RECORD EXCERPTS:
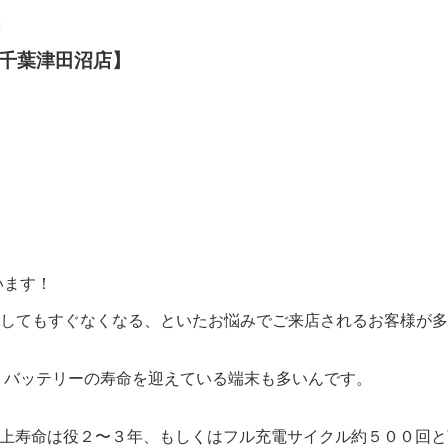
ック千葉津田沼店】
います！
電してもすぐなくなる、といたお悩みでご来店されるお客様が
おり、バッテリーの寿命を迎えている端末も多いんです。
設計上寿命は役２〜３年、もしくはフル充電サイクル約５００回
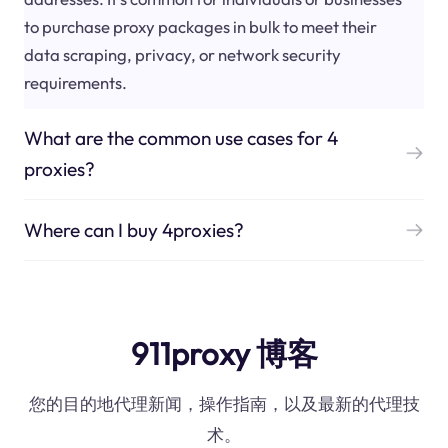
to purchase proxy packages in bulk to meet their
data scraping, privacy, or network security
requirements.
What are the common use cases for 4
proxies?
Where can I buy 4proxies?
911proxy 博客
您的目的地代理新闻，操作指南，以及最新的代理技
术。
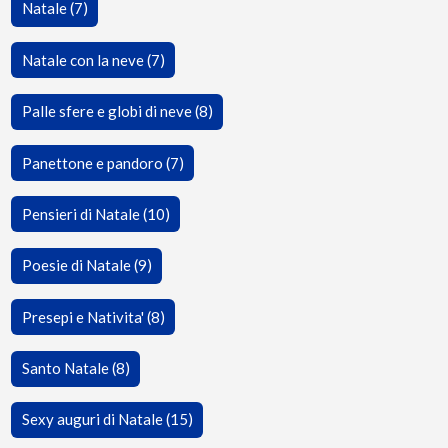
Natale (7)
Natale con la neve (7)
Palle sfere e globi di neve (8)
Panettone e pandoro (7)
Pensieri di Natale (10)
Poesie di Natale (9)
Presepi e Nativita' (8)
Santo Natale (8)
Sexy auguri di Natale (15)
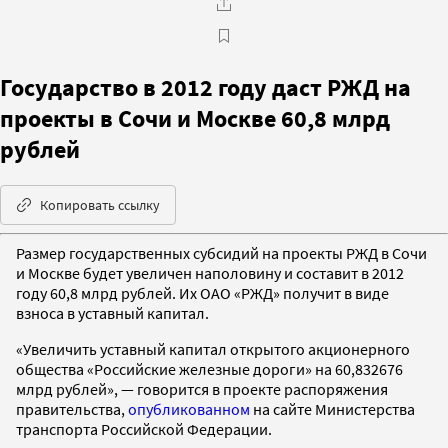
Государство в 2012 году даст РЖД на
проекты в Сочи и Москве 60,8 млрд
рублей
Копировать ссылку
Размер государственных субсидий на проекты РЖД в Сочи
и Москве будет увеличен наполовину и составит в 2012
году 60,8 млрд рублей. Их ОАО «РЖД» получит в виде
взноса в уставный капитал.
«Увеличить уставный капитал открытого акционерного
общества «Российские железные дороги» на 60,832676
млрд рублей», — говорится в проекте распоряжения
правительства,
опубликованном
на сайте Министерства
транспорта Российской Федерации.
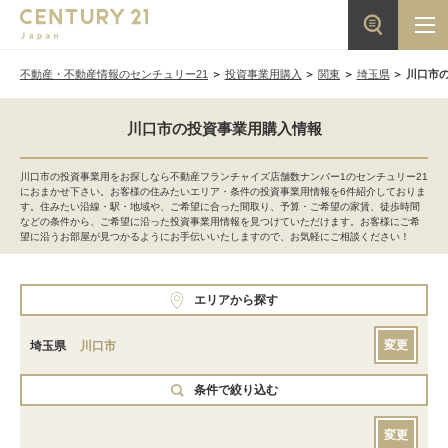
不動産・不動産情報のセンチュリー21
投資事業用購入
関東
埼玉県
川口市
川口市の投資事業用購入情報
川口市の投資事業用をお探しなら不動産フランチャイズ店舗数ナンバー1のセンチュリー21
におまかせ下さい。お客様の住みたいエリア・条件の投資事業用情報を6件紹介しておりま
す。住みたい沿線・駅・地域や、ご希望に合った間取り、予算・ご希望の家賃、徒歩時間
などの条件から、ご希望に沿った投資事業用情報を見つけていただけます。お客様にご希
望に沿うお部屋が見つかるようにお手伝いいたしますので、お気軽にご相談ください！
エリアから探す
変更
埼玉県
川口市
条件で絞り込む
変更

* * *

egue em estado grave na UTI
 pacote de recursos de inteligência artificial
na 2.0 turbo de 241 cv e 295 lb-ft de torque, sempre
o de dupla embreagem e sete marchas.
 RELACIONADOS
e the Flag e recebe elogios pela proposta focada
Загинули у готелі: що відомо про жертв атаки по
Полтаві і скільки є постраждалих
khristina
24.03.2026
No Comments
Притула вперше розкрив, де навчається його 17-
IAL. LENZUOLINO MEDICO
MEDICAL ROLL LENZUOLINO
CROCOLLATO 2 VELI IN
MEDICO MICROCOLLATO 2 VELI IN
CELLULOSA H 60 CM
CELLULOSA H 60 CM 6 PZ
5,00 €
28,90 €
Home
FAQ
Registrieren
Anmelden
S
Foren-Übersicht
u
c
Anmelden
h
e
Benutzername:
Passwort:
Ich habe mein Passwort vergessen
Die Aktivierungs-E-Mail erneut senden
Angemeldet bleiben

---

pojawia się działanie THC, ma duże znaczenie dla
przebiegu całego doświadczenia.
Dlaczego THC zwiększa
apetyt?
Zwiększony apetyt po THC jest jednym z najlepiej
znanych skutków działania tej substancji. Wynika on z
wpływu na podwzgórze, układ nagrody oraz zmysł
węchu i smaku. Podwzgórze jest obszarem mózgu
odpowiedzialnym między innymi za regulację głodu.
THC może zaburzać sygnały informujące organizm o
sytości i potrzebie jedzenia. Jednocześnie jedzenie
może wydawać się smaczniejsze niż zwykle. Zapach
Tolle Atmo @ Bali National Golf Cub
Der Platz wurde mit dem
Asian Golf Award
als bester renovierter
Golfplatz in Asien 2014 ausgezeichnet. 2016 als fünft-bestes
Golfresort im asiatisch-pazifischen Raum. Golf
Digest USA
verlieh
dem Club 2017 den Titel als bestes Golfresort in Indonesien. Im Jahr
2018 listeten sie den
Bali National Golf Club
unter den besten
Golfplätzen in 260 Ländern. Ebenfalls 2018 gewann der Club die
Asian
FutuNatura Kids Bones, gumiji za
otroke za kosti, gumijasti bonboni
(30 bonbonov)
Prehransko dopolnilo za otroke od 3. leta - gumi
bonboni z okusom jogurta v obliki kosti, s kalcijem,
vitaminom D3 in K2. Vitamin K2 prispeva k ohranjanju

WORK REQUEST: Your answer should consist of the lines from the line with "Bali National Golf Club" to the line with "vitaminom D3 in" above, repeated exactly, both ends included.

RESULT OF THIS EXERCISE:
Bali National Golf Club
unter den besten
Golfplätzen in 260 Ländern. Ebenfalls 2018 gewann der Club die
Asian
FutuNatura Kids Bones, gumiji za
otroke za kosti, gumijasti bonboni
(30 bonbonov)
Prehransko dopolnilo za otroke od 3. leta - gumi
bonboni z okusom jogurta v obliki kosti, s kalcijem,
vitaminom D3 in K2. Vitamin K2 prispeva k ohranjanju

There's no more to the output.